La réponse du CESE est très clairement favorable à une légalisation de l’aide active à mourir (AAM). Ses préconisations en ce sens clôturent un document dont seule la lecture peut pleinement rendre compte. Mais elles ne surprendront personne. La position du CESE était connue depuis un précédent rapport, rendu public le 10 avril 2018, déjà favorable à la reconnaissance légale d’un droit à demander au médecin une sédation profonde et continue « explicitement létale «  (Avis CESE, 10 avr. 2018, Fin de vie : la France à l’heure des choix). Une position du CESE allant à l’encontre de la précédente et des conclusions de la Convention citoyenne aurait d’ailleurs été surprenante, surtout dans un contexte où, le cas réservé de l’Ordre national des médecins pour le moins rétif sur le sujet, toutes les instances consultables ont été mobilisées pour appuyer de leurs avis les déclarations du Président de la République annonçant, pour l’été 2023, une réforme de la loi n° 2016-87 du 2 février 2016 créant de nouveaux droits en faveur des malades et des personnes en fin de vie (loi dite Claeys-Leonetti).

Un avis inscrit dans un projet de société

 Le CESE situe pour sa part son propos dans le cadre d’un projet de société qu’il soutient et qui se veut humaniste, inclusif mais aussi émancipateur. Pour lui, et faisant sienne la position de la Convention citoyenne,  « l’accompagnement de la fin de vie est à la croisée de l’intime et du collectif », ce qui exprime bien son idée que si la solidarité envers les plus faibles et les plus vulnérables est le ciment d’une société dite inclusive, chacun doit pouvoir ne pas se ressentir comme un poids pour la société et les autres.

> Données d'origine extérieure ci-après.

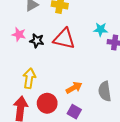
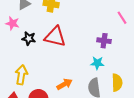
cyan star: (101, 29) -> (97, 63), moved
pink star: (19, 34) -> (12, 23), moved

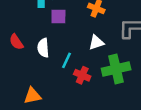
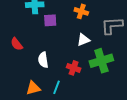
white semicircle: (43, 48) -> (43, 60), moved
cyan line: (67, 60) -> (56, 87), moved

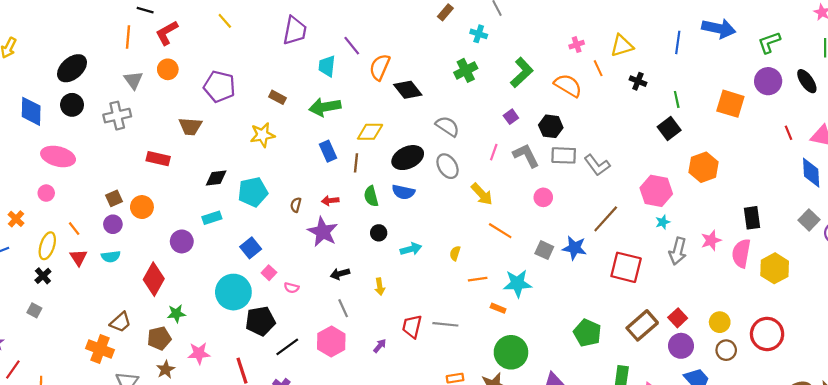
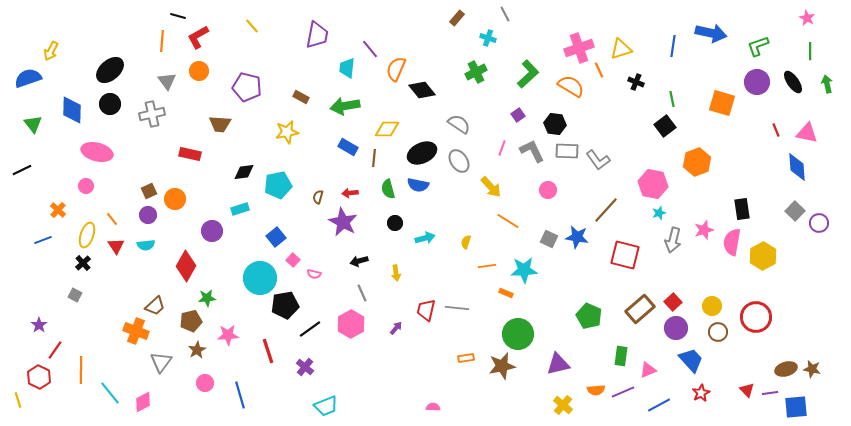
pink cross: (577, 45) -> (579, 48), size x2.0
blue rectangle: (328, 151) -> (348, 147), turned -36

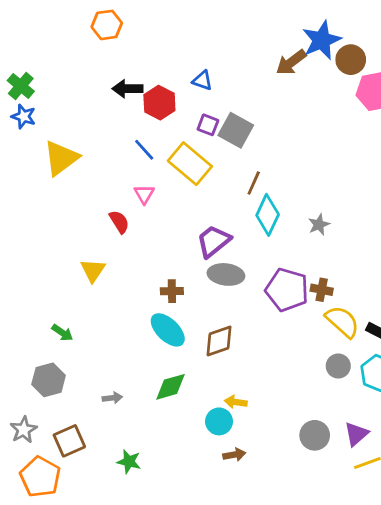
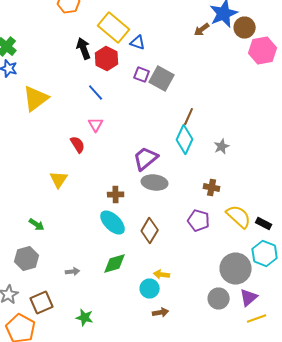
brown arrow: (291, 62) -> (202, 30), size x0.7
black arrow: (128, 89) -> (84, 48), turned 70
yellow rectangle: (190, 164) -> (114, 28), moved
brown line: (254, 183) -> (189, 116), moved
purple pentagon: (287, 290) -> (199, 220), moved, size x0.7
brown cross: (322, 290) -> (212, 188), moved
brown diamond: (219, 341) -> (150, 230), turned -40
gray circle: (338, 366) -> (236, 268), moved, size x1.8

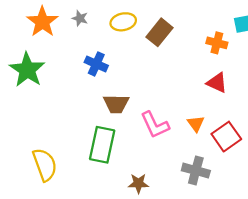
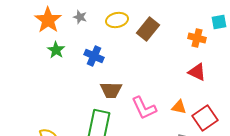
green star: (27, 70) -> (56, 50), moved, size x0.6
orange triangle: (196, 124) -> (179, 107), turned -42

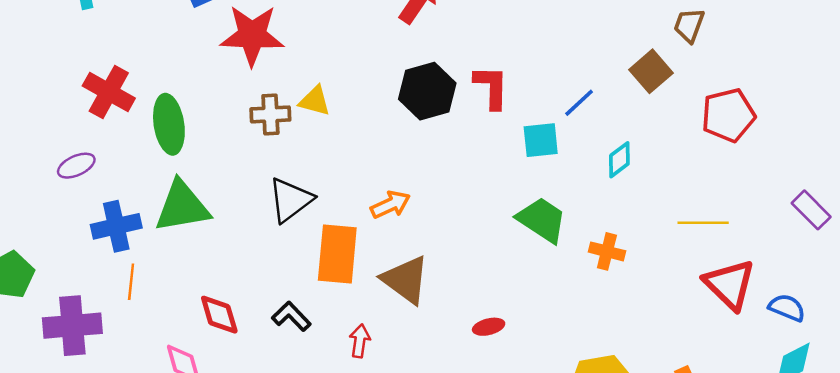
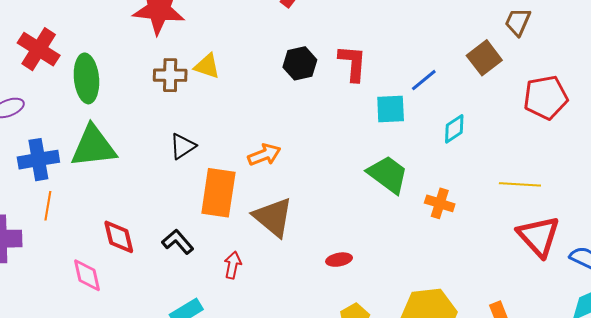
black hexagon: (427, 91) -> (300, 63), size x0.7
black triangle: (291, 200) -> (183, 146), size x0.7

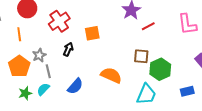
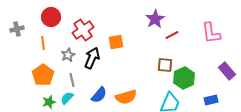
black arrow: (68, 49) -> (92, 58), size x1.5
gray star: (39, 55) -> (68, 55), moved
orange semicircle: (111, 75) -> (126, 97), moved, turned 140

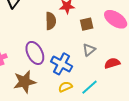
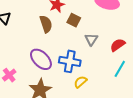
brown square: (87, 24) -> (74, 20), moved, turned -32
cyan line: (90, 87) -> (120, 69), moved

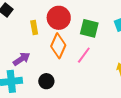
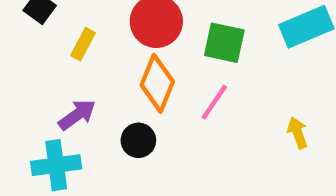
yellow rectangle: (34, 27) -> (83, 44), moved, turned 40
black circle: (46, 81) -> (138, 140), moved

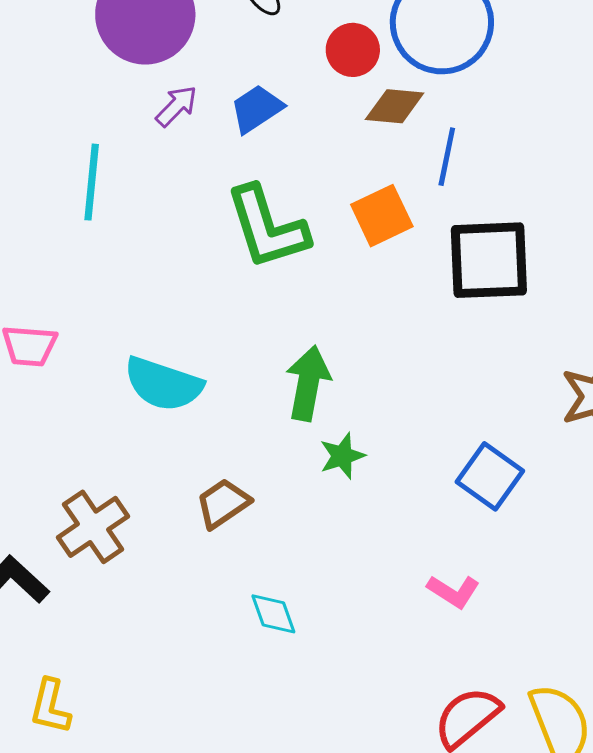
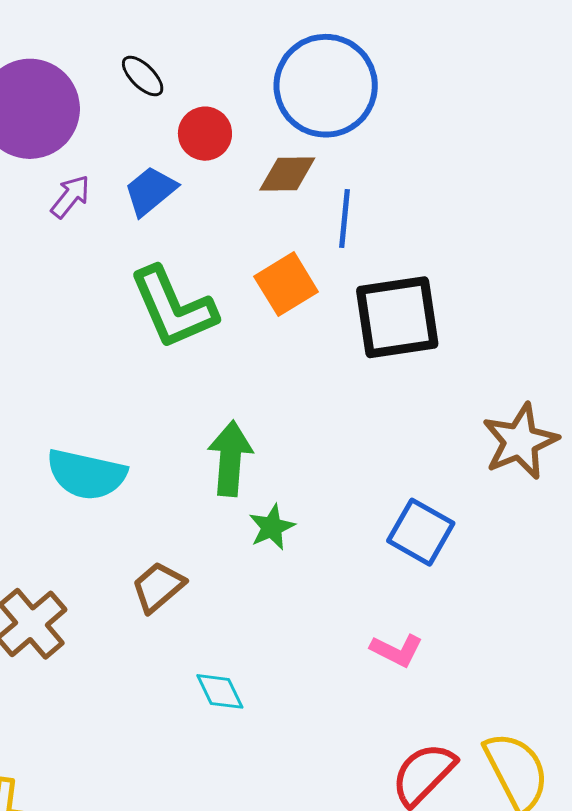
red circle: (353, 50) -> (205, 134), moved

A partir de là, toutes les perspectives sont ouvertes, allant d’une prise en considération, au niveau médical et social, de la nécessité pour tout être humain d’être respecté et valorisé quel que soit son âge, son état de santé physique ou mental, à la reconnaissance de sa liberté de choisir sa fin de vie, notamment pour ne pas peser sur celles des autres. On aura compris que le paradigme est appelé à changer : il ne s’agit plus seulement dans ce projet de société défendu par le CESE d’affirmer dans la loi le devoir d’accompagner dignement la fin de vie de tous mais aussi le droit pour chacun de choisir l'accompagnement de sa fin de vie.

Les treize préconisations du CESE

Pour le CESE, si l’article L. 1110-9 actuel du code de la santé publique dispose déjà que « toute personne malade dont l'état le requiert a le droit d'accéder à des soins palliatifs et à un accompagnement », il n’intègre cependant pas l’aide active à mourir. D’où la principale préconisation du CESE (n° 1 de l’avis) : une modification souhaitée de la loi « pour affirmer qu’en fin de vie, le droit à l’accompagnement est ouvert jusqu’à l’aide active à mourir ».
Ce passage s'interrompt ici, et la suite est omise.